Аксинья, битая-перебитая жизнью, ломаная, крученая, знала одно: тех давних ошибок она больше не повторит. Когда-то, молодая и глупая, отомстила мужу любимому за измену, истоптала жизнь свою, обратила ее в деготь и грязь. И сколько еще бед наделала…
Теперь она будет смиренно склонять выю пред мужем[25].
Огонь в глазах спрячет до поры – и призовет его, ежели понадобится сжечь мосты.
– Редко ты заходишь к штарику, совсем забыла, девонька. – Потеха гладил Аксиньину руку, ласково, точно родной отец.
Он лежал в своей клетушке посреди пучков трав и кореньев. Добрый леший, что всегда готов помочь. Только солнечные деньки для старика прошли.
– Потеха, ты чего ж? Утром к тебе приходила, снадобьем поила. И Нютка у тебя была, и Дунюша… Мы здесь, с тобою.
Он с недоумением глядел на Аксинью и возмущенно тряс сивой бородой:
– Дык чего ж врешь-то? Старику да больному врать – последнее дело. Совсем не узнать тебя. Дочка – а про долг свой забыла.
Аксинья сдерживала слезы. Где бы найти зелье, тот волшебный отвар, что вернул бы Потеху в ясный ум и светлую память?
– Потеха, не ругайся, выпей-ка лучше. Гляди-ка, ромашка да боярышник, одуванчик да крапива, – нараспев говорила, будто малому дитю.

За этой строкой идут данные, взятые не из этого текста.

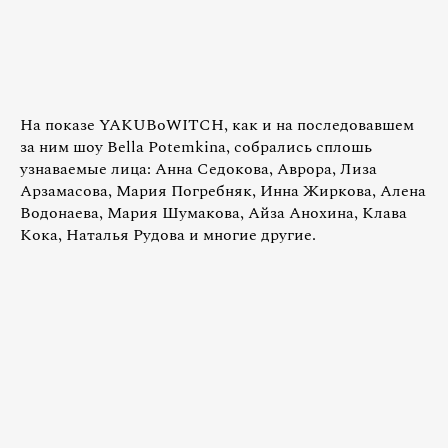
На показе YAKUBoWITCH, как и на последовавшем
за ним шоу Bella Potemkina, собрались сплошь
узнаваемые лица: Анна Седокова, Аврора, Лиза
Арзамасова, Мария Погребняк, Инна Жиркова, Алена
Водонаева, Мария Шумакова, Айза Анохина, Клава
Кока, Наталья Рудова и многие другие.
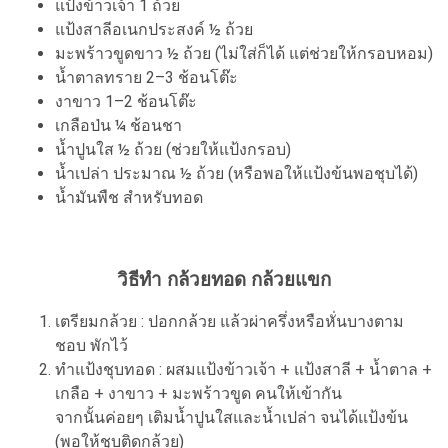
แป้งข้าวเจ้า 1 ถ้วย
แป้งสาลีอเนกประสงค์ ½ ถ้วย
มะพร้าวขูดขาว ½ ถ้วย (ไม่ใส่ก็ได้ แต่ช่วยให้กรอบหอม)
น้ำตาลทราย 2–3 ช้อนโต๊ะ
งาขาว 1–2 ช้อนโต๊ะ
เกลือป่น ¼ ช้อนชา
น้ำปูนใส ½ ถ้วย (ช่วยให้แป้งกรอบ)
น้ำเปล่า ประมาณ ½ ถ้วย (หรือพอให้แป้งข้นพอชุบได้)
น้ำมันพืช สำหรับทอด
วิธีทำ กล้วยทอด กล้วยแขก
เตรียมกล้วย : ปอกกล้วย แล้วผ่าครึ่งหรือหั่นบางตาม
ชอบ พักไว้
ทำแป้งชุบทอด : ผสมแป้งข้าวเจ้า + แป้งสาลี + น้ำตาล +
เกลือ + งาขาว + มะพร้าวขูด คนให้เข้ากัน
จากนั้นค่อยๆ เติมน้ำปูนใสและน้ำเปล่า จนได้แป้งข้น
(พอให้ชุบติดกล้วย)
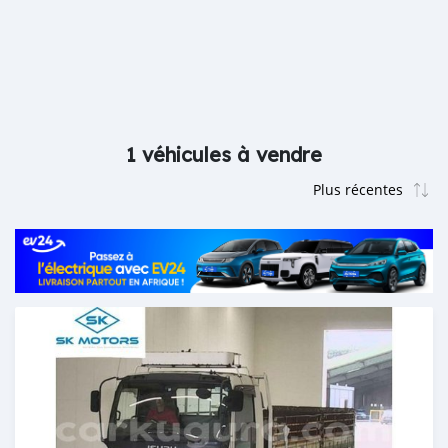
1 véhicules à vendre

Старик осторожно, пытаясь не расплескать отвар, вливал его в себя по капле, словно боялся захлебнуться. Внезапно, не допив, он отбросил миску, та с глухим треском упала на половицы, подпрыгнула ретиво, но не разбилась.
– Горечь чую. Извести меня, что ль, хотите? – спрашивал безо всякой злобы. Глаза его, выцветшие, больные, с недоумением всматривались в Аксинью.
Уже второй год старик болел. Сначала хворь казалась невинной: не закрыл дверь на засов, запамятовал имя, в постный день просил мясца. Заводил былину, начинал, да тут же спотыкался и замирал в растерянности. С каждым месяцем тот Потеха, которого уважали и любили в строгановских хоромах, уходил в небытие. А вместо него в клетушке поселилось строптивое дитя.
– Уйди, уйди, кикимора, – повторял старик.
И Аксинье пришлось оставить его с подступающим безумием. Да с Игнашкой Нежданом, что взял на себя заботу о старике.
Вечером она учила Феодорушку держать иглу – окаянная не поддавалась, выпадала из неумелых ручонок. Девчушка уколола палец, да пребольно, возле самого ноготка, не издала ни звука, только шмыгнула носом.
– У зайчика боли, у котика боли, у Феодорушки не боли. – Аксинья дула на царапину, жалела кроху, а та еще скорчила недовольную гримасу. Мол, что нежничаешь?
Мать с любопытством наблюдала за Феодорой. Она казалась полной противоположностью Нютки во всем. Старшая болтает без умолку – младшая бережет слова. Сусанна ко всякому человеку стремится, порой больше, чем надобно, а Феодорушке еще и попробуй понравиться. Отыскала Аксинья лишь одну общую черту: обе, если шлея попадала под хвост, становились упрямы, и любое слово разбивалось об их твердый лоб. Каждая из них составляла Аксиньино счастье, в их улыбках и песнях заключалось то, что не сможет отнять ни Степан Строганов, ни иные мужчины.
Она вновь молилась Богородице, Сусанне Солинской и Феодоре Константинопольской за девочек своих, чтобы жизнь их оказалась слаще, чем у матери.
Звонко щебетали птицы. Аксинья шла меж деревьями, и шелковые травы целовали ее ноги. Отчего ж посреди зимней стужи пришло лето? Но она отогнала назойливые думы, и лес увлекал ее все дальше. Вдруг посреди поляны сами собой выросли хоромы – повыше да побогаче Степановых.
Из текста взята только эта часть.